Source data:
= = =

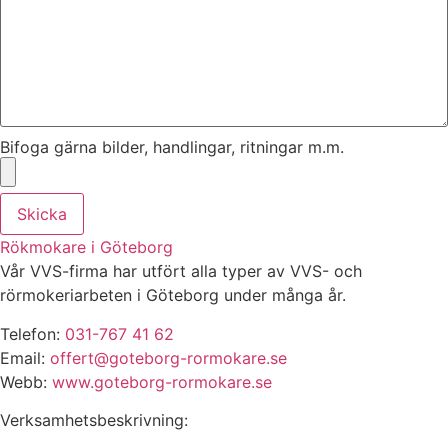
Bifoga gärna bilder, handlingar, ritningar m.m.
Skicka
Rökmokare i Göteborg
Vår VVS-firma har utfört alla typer av VVS- och
rörmokeriarbeten i Göteborg under många år.
Telefon:
031-767 41 62
Email:
offert@goteborg-rormokare.se
Webb:
www.goteborg-rormokare.se
Verksamhetsbeskrivning:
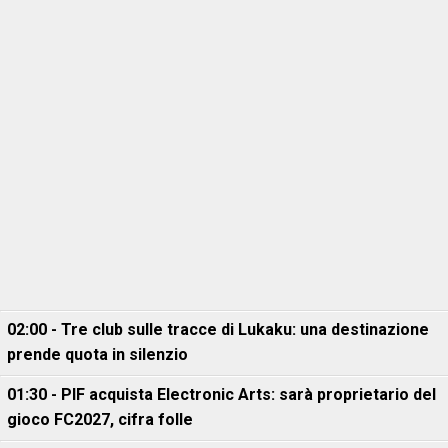
02:00 - Tre club sulle tracce di Lukaku: una destinazione
prende quota in silenzio
01:30 - PIF acquista Electronic Arts: sarà proprietario del
gioco FC2027, cifra folle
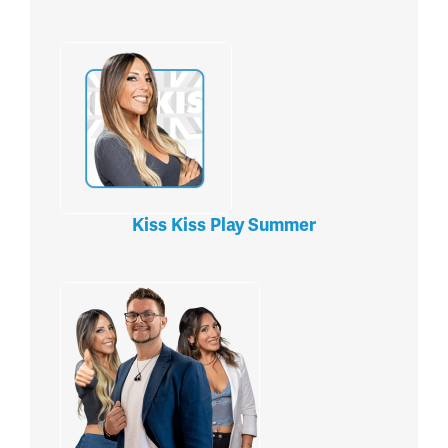
Kiss Kiss Play Summer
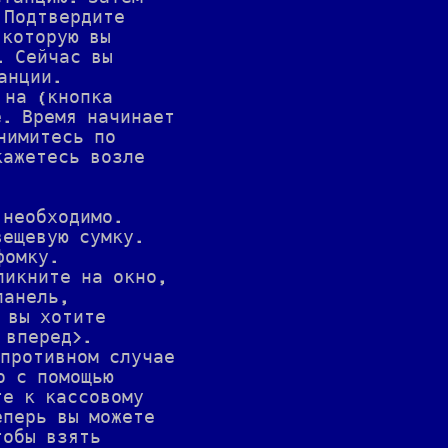
 Подтвердите
 которую вы
. Сейчас вы
анции.
 на (кнопка
е. Время начинает
нимитесь по
кажетесь возле
 необходимо.
вещевую сумку.
фомку.
ликните на окно,
панель,
 вы хотите
 вперед>.
 противном случае
о с помощью
те к кассовому
еперь вы можете
тобы взять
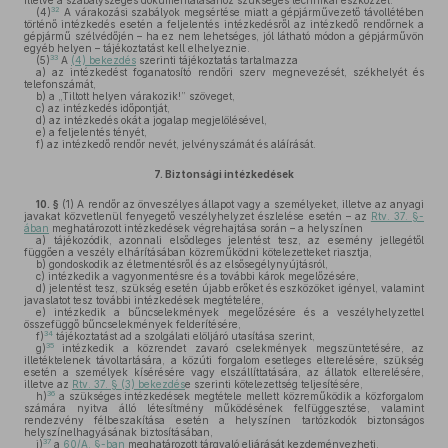
illetve a szabályszegés dokumentálásához szükséges technikai eszközzel.
32
(4)
A várakozási szabályok megsértése miatt a gépjárművezető távollétében
történő intézkedés esetén a feljelentés intézkedésről az intézkedő rendőrnek a
gépjármű szélvédőjén – ha ez nem lehetséges, jól látható módon a gépjárművön
egyéb helyen – tájékoztatást kell elhelyeznie.
33
(5)
A
(4) bekezdés
szerinti tájékoztatás tartalmazza
a)
az intézkedést foganatosító rendőri szerv megnevezését, székhelyét és
telefonszámát,
b)
a „Tiltott helyen várakozik!” szöveget,
c)
az intézkedés időpontját,
d)
az intézkedés okát a jogalap megjelölésével,
e)
a feljelentés tényét,
f)
az intézkedő rendőr nevét, jelvényszámát és aláírását.
7.
Biztonsági intézkedések
10. §
(1)
A rendőr az önveszélyes állapot vagy a személyeket, illetve az anyagi
javakat közvetlenül fenyegető veszélyhelyzet észlelése esetén – az
Rtv. 37. §-
ában
meghatározott intézkedések végrehajtása során – a helyszínen
a)
tájékozódik, azonnali elsődleges jelentést tesz, az esemény jellegétől
függően a veszély elhárításában közreműködni kötelezetteket riasztja,
b)
gondoskodik az életmentésről és az elsősegélynyújtásról,
c)
intézkedik a vagyonmentésre és a további károk megelőzésére,
d)
jelentést tesz, szükség esetén újabb erőket és eszközöket igényel, valamint
javaslatot tesz további intézkedések megtételére,
e)
intézkedik a bűncselekmények megelőzésére és a veszélyhelyzettel
összefüggő bűncselekmények felderítésére,
34
f)
tájékoztatást ad a szolgálati elöljáró utasítása szerint,
35
g)
intézkedik a közrendet zavaró cselekmények megszüntetésére, az
illetéktelenek távoltartására, a közúti forgalom esetleges elterelésére, szükség
esetén a személyek kísérésére vagy elszállíttatására, az állatok elterelésére,
illetve az
Rtv. 37. § (3) bekezdés
e szerinti kötelezettség teljesítésére,
36
h)
a szükséges intézkedések megtétele mellett közreműködik a közforgalom
számára nyitva álló létesítmény működésének felfüggesztése, valamint
rendezvény félbeszakítása esetén a helyszínen tartózkodók biztonságos
helyszínelhagyásának biztosításában,
37
i)
a
60/A. §-ban
meghatározott tárgyaló eljárását kezdeményezheti.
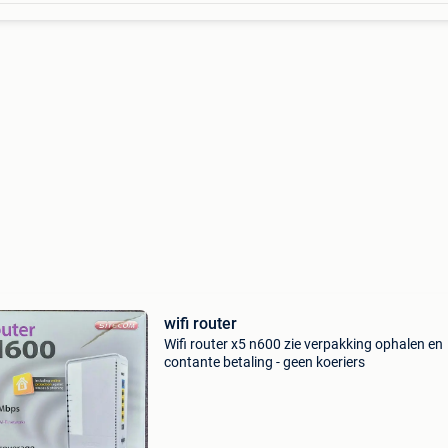
wifi router
Wifi router x5 n600 zie verpakking ophalen en
contante betaling - geen koeriers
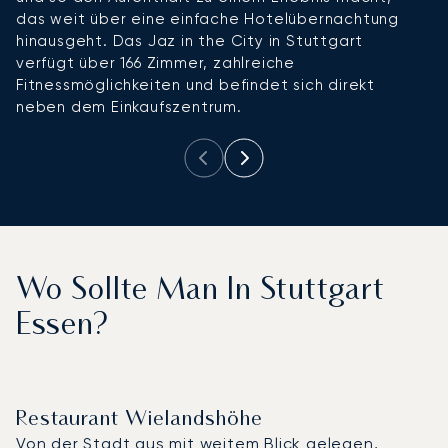
das weit über eine einfache Hotelübernachtung
H
hinausgeht. Das Jaz in the City in Stuttgart
fr
verfügt über 166 Zimmer, zahlreiche
b
Fitnessmöglichkeiten und befindet sich direkt
d
neben dem Einkaufszentrum.
Wo Sollte Man In Stuttgart
Essen?
Restaurant Wielandshöhe
Von der Stadt aus mit weitem Blick gelegen,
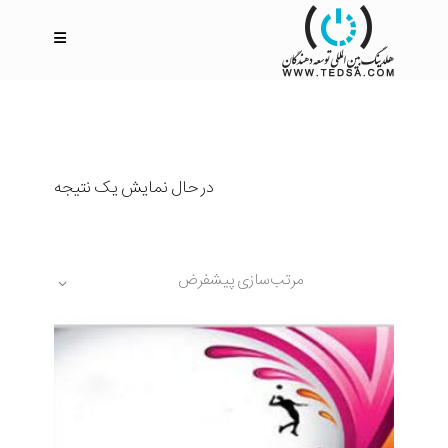
در حال نمایش یک نتیجه
مرتب‌سازی پیشفرض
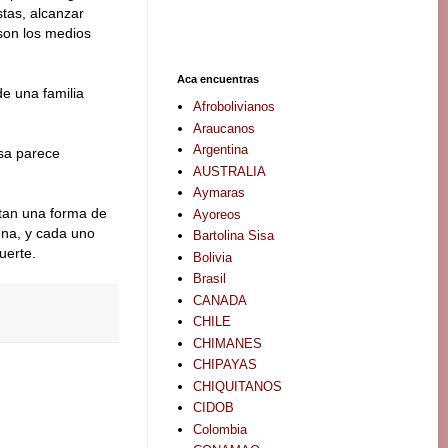
stas, alcanzar
son los medios
Aca encuentras
de una familia
Afrobolivianos
Araucanos
Argentina
osa parece
AUSTRALIA
Aymaras
ntan una forma de
Ayoreos
ena, y cada uno
Bartolina Sisa
uerte.
Bolivia
Brasil
CANADA
CHILE
CHIMANES
CHIPAYAS
CHIQUITANOS
CIDOB
Colombia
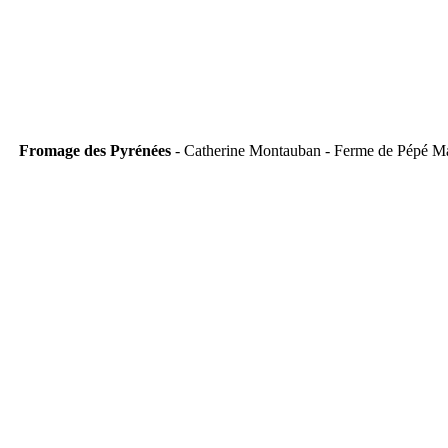
Fromage des Pyrénées
- Catherine Montauban - Ferme de Pépé M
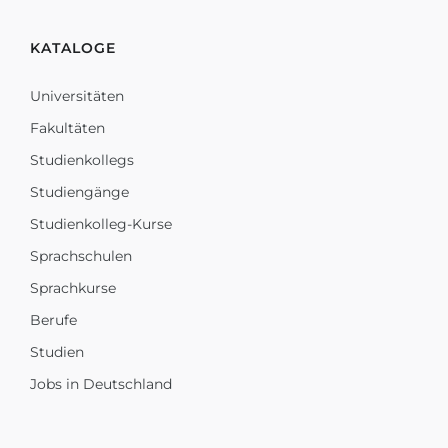
KATALOGE
Universitäten
Fakultäten
Studienkollegs
Studiengänge
Studienkolleg-Kurse
Sprachschulen
Sprachkurse
Berufe
Studien
Jobs in Deutschland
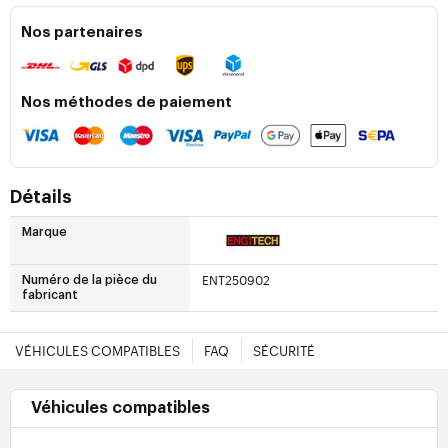
Nos partenaires
Nos méthodes de paiement
Détails
Marque
ENT250902
Numéro de la pièce du
fabricant
VÉHICULES COMPATIBLES
FAQ
SÉCURITÉ
Véhicules compatibles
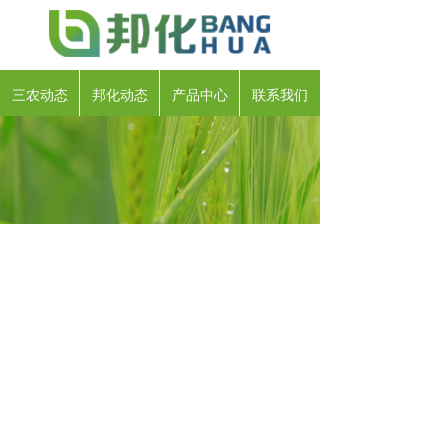
三农动态
邦化动态
产品中心
联系我们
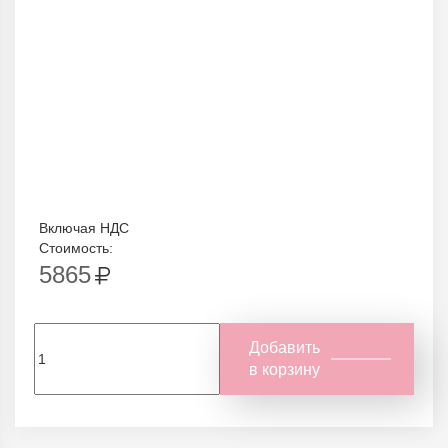
Включая НДС
Стоимость:
5865
Добавить
в корзину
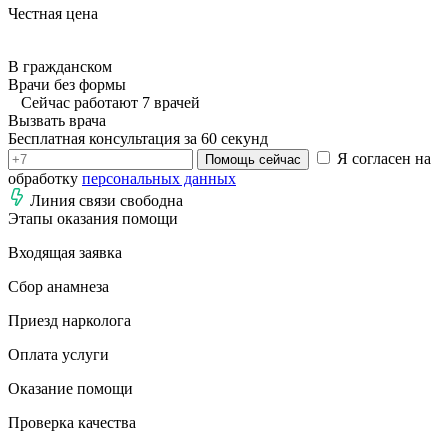
Честная цена
В гражданском
Врачи без формы
Сейчас работают 7 врачей
Вызвать врача
Бесплатная консультация за 60 секунд
Я согласен на
Помощь сейчас
обработку
персональных данных
Линия связи свободна
Этапы оказания помощи
Входящая заявка
Сбор анамнеза
Приезд нарколога
Оплата услуги
Оказание помощи
Проверка качества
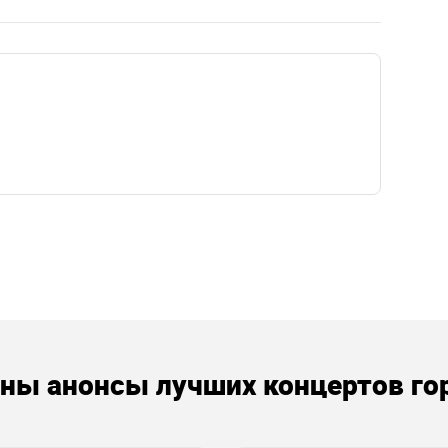
аны анонсы лучших концертов го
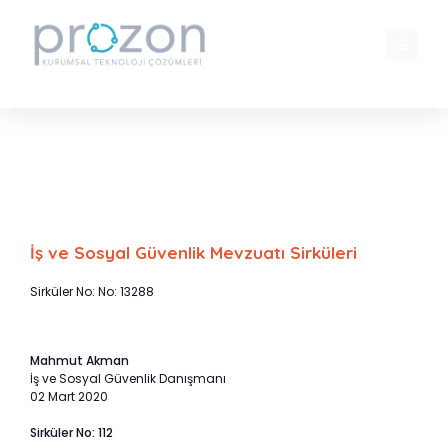
İçeriğe
atla
MENÜ
Asgari ücret desteğinden emekli
çalışanlar yararlanabilir mi?
İş ve Sosyal Güvenlik Mevzuatı Sirküleri
Sirküler No: No: 13288
Mahmut Akman
İş ve Sosyal Güvenlik Danışmanı
02 Mart 2020
Sirküler No: 112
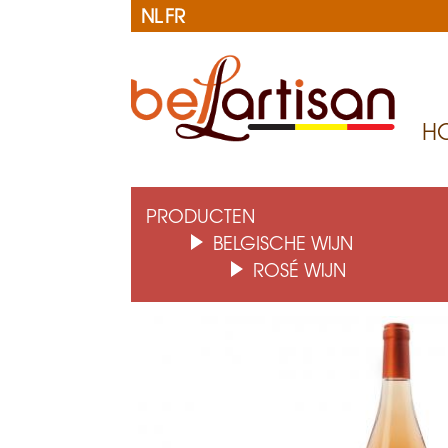
NL
FR
H
B
e
PRODUCTEN
BELGISCHE WIJN
l
ROSÉ WIJN
a
r
t
i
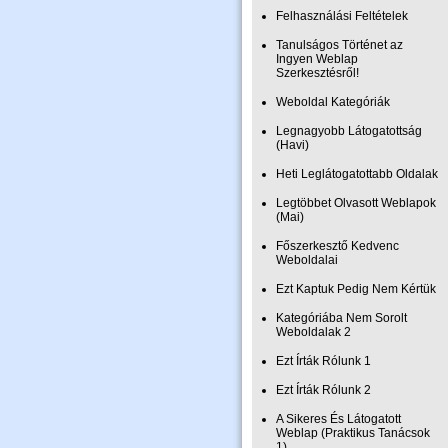
Felhasználási Feltételek
Tanulságos Történet az
Ingyen Weblap
Szerkesztésről!
Weboldal Kategóriák
Legnagyobb Látogatottság
(Havi)
Heti Leglátogatottabb Oldalak
Legtöbbet Olvasott Weblapok
(Mai)
Főszerkesztő Kedvenc
Weboldalai
Ezt Kaptuk Pedig Nem Kértük
Kategóriába Nem Sorolt
Weboldalak 2
Ezt Írták Rólunk 1
Ezt Írták Rólunk 2
A Sikeres És Látogatott
Weblap (Praktikus Tanácsok
1)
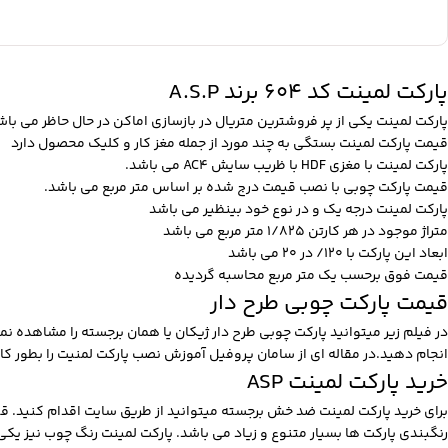
پارکت لمینت کد 604 برند A.S.P
پارکت لمینت یکی از پر فروشترین متریال در بازسازی اماکن در حال حاظر می باش
قیمت پارکت لمینت بستگی به چند مورد از جمله مغز کار و کلیک محصول دارد
پارکت لمینت با مغزی HDF با ظریب سایش AC4 می باشد.
قیمت پارکت چوبی با نصب قیمت درج شده بر اساس متر مربع می باشد.
پارکت لمینت درجه یک و در نوع خود بینظیر می باشد
متراژ موجود در هر کارتن 1/825 متر مربع می باشد
ابعاد این پارکت با 120/ در 20 می باشد
قیمت فوق برحسب یک متر مربع محاسبه گردیده
قیمت پارکت چوبی طرح دار
در فیلم زیر میتوانید پارکت چوبی طرح دار ژیکان یا همان برجسته را مشاهده نم
انجام دهید.در مقاله ای از سامان پروفیل آموزش نصب پارکت لمنیت را بطور کام
خرید پارکت لمینت ASP
برای خرید پارکت لمینت ضد خش برجسته میتوانید از طریق سایت اقدام کنید. قی
رنگبندی پارکت ها بسیار متنوع و زیاد می باشد. پارکت لمینت رنگ چوب نیز یک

= = =

Write out the data above in full and exactly, but not the pictures.

• **Task result**
Bifoga gärna bilder, handlingar, ritningar m.m.
Skicka
Rökmokare i Göteborg
Vår VVS-firma har utfört alla typer av VVS- och
rörmokeriarbeten i Göteborg under många år.
Telefon:
031-767 41 62
Email:
offert@goteborg-rormokare.se
Webb:
www.goteborg-rormokare.se
Verksamhetsbeskrivning:
02:00 - Tre club sulle tracce di Lukaku: una destinazione
prende quota in silenzio
01:30 - PIF acquista Electronic Arts: sarà proprietario del
gioco FC2027, cifra folle
Kiss Kiss Play Summer
 Подтвердите
 которую вы
. Сейчас вы
анции.
 на (кнопка
е. Время начинает
нимитесь по
кажетесь возле
 необходимо.
вещевую сумку.
фомку.
ликните на окно,
панель,
 вы хотите
 вперед>.
 противном случае
о с помощью
те к кассовому
еперь вы можете
тобы взять
illetve a szabályszegés dokumentálásához szükséges technikai eszközzel.
32
(4)
A várakozási szabályok megsértése miatt a gépjárművezető távollétében
történő intézkedés esetén a feljelentés intézkedésről az intézkedő rendőrnek a
gépjármű szélvédőjén – ha ez nem lehetséges, jól látható módon a gépjárművön
egyéb helyen – tájékoztatást kell elhelyeznie.
33
(5)
A
(4) bekezdés
szerinti tájékoztatás tartalmazza
a)
az intézkedést foganatosító rendőri szerv megnevezését, székhelyét és
telefonszámát,
b)
a „Tiltott helyen várakozik!” szöveget,
c)
az intézkedés időpontját,
d)
az intézkedés okát a jogalap megjelölésével,
e)
a feljelentés tényét,
f)
az intézkedő rendőr nevét, jelvényszámát és aláírását.
7.
Biztonsági intézkedések
10. §
(1)
A rendőr az önveszélyes állapot vagy a személyeket, illetve az anyagi
javakat közvetlenül fenyegető veszélyhelyzet észlelése esetén – az
Rtv. 37. §-
ában
meghatározott intézkedések végrehajtása során – a helyszínen
a)
tájékozódik, azonnali elsődleges jelentést tesz, az esemény jellegétől
függően a veszély elhárításában közreműködni kötelezetteket riasztja,
b)
gondoskodik az életmentésről és az elsősegélynyújtásról,
c)
intézkedik a vagyonmentésre és a további károk megelőzésére,
d)
jelentést tesz, szükség esetén újabb erőket és eszközöket igényel, valamint
javaslatot tesz további intézkedések megtételére,
e)
intézkedik a bűncselekmények megelőzésére és a veszélyhelyzettel
összefüggő bűncselekmények felderítésére,
34
f)
tájékoztatást ad a szolgálati elöljáró utasítása szerint,
35
g)
intézkedik a közrendet zavaró cselekmények megszüntetésére, az
illetéktelenek távoltartására, a közúti forgalom esetleges elterelésére, szükség
esetén a személyek kísérésére vagy elszállíttatására, az állatok elterelésére,
illetve az
Rtv. 37. § (3) bekezdés
e szerinti kötelezettség teljesítésére,
36
h)
a szükséges intézkedések megtétele mellett közreműködik a közforgalom
számára nyitva álló létesítmény működésének felfüggesztése, valamint
rendezvény félbeszakítása esetén a helyszínen tartózkodók biztonságos
helyszínelhagyásának biztosításában,
37
i)
a
60/A. §-ban
meghatározott tárgyaló eljárását kezdeményezheti.
wifi router
Wifi router x5 n600 zie verpakking ophalen en
contante betaling - geen koeriers
das weit über eine einfache Hotelübernachtung
H
hinausgeht. Das Jaz in the City in Stuttgart
fr
verfügt über 166 Zimmer, zahlreiche
b
Fitnessmöglichkeiten und befindet sich direkt
d
neben dem Einkaufszentrum.
Wo Sollte Man In Stuttgart
Essen?
Restaurant Wielandshöhe
Von der Stadt aus mit weitem Blick gelegen,
در حال نمایش یک نتیجه
مرتب‌سازی پیشفرض
stas, alcanzar
son los medios
Aca encuentras
de una familia
Afrobolivianos
Araucanos
Argentina
osa parece
AUSTRALIA
Aymaras
ntan una forma de
Ayoreos
ena, y cada uno
Bartolina Sisa
uerte.
Bolivia
Brasil
CANADA
CHILE
CHIMANES
CHIPAYAS
CHIQUITANOS
CIDOB
Colombia
Fromage des Pyrénées
- Catherine Montauban - Ferme de Pépé M
KATALOGE
Universitäten
Fakultäten
Studienkollegs
Studiengänge
Studienkolleg-Kurse
Sprachschulen
Sprachkurse
Berufe
Studien
Jobs in Deutschland
Nos partenaires
Nos méthodes de paiement
Détails
Marque
ENT250902
Numéro de la pièce du
fabricant
VÉHICULES COMPATIBLES
FAQ
SÉCURITÉ
Véhicules compatibles
三农动态
邦化动态
产品中心
联系我们
Включая НДС
Стоимость:
5865
Добавить
в корзину
Честная цена
В гражданском
Врачи без формы
Сейчас работают 7 врачей
Вызвать врача
Бесплатная консультация за 60 секунд
Я согласен на
Помощь сейчас
обработку
персональных данных
Линия связи свободна
Этапы оказания помощи
Входящая заявка
Сбор анамнеза
Приезд нарколога
Оплата услуги
Оказание помощи
Проверка качества
аны анонсы лучших концертов го
İçeriğe
atla
MENÜ
Asgari ücret desteğinden emekli
çalışanlar yararlanabilir mi?
İş ve Sosyal Güvenlik Mevzuatı Sirküleri
Sirküler No: No: 13288
Mahmut Akman
İş ve Sosyal Güvenlik Danışmanı
02 Mart 2020
Sirküler No: 112
NL
FR
H
B
e
PRODUCTEN
BELGISCHE WIJN
l
ROSÉ WIJN
a
r
t
i
Felhasználási Feltételek
Tanulságos Történet az
Ingyen Weblap
Szerkesztésről!
Weboldal Kategóriák
Legnagyobb Látogatottság
(Havi)
Heti Leglátogatottabb Oldalak
Legtöbbet Olvasott Weblapok
(Mai)
Főszerkesztő Kedvenc
Weboldalai
Ezt Kaptuk Pedig Nem Kértük
Kategóriába Nem Sorolt
Weboldalak 2
Ezt Írták Rólunk 1
Ezt Írták Rólunk 2
A Sikeres És Látogatott
Weblap (Praktikus Tanácsok
1)
پارکت لمینت کد 604 برند A.S.P
پارکت لمینت یکی از پر فروشترین متریال در بازسازی اماکن در حال حاظر می باش
قیمت پارکت لمینت بستگی به چند مورد از جمله مغز کار و کلیک محصول دارد
پارکت لمینت با مغزی HDF با ظریب سایش AC4 می باشد.
قیمت پارکت چوبی با نصب قیمت درج شده بر اساس متر مربع می باشد.
پارکت لمینت درجه یک و در نوع خود بینظیر می باشد
متراژ موجود در هر کارتن 1/825 متر مربع می باشد
ابعاد این پارکت با 120/ در 20 می باشد
قیمت فوق برحسب یک متر مربع محاسبه گردیده
قیمت پارکت چوبی طرح دار
در فیلم زیر میتوانید پارکت چوبی طرح دار ژیکان یا همان برجسته را مشاهده نم
انجام دهید.در مقاله ای از سامان پروفیل آموزش نصب پارکت لمنیت را بطور کام
خرید پارکت لمینت ASP
برای خرید پارکت لمینت ضد خش برجسته میتوانید از طریق سایت اقدام کنید. قی
رنگبندی پارکت ها بسیار متنوع و زیاد می باشد. پارکت لمینت رنگ چوب نیز یک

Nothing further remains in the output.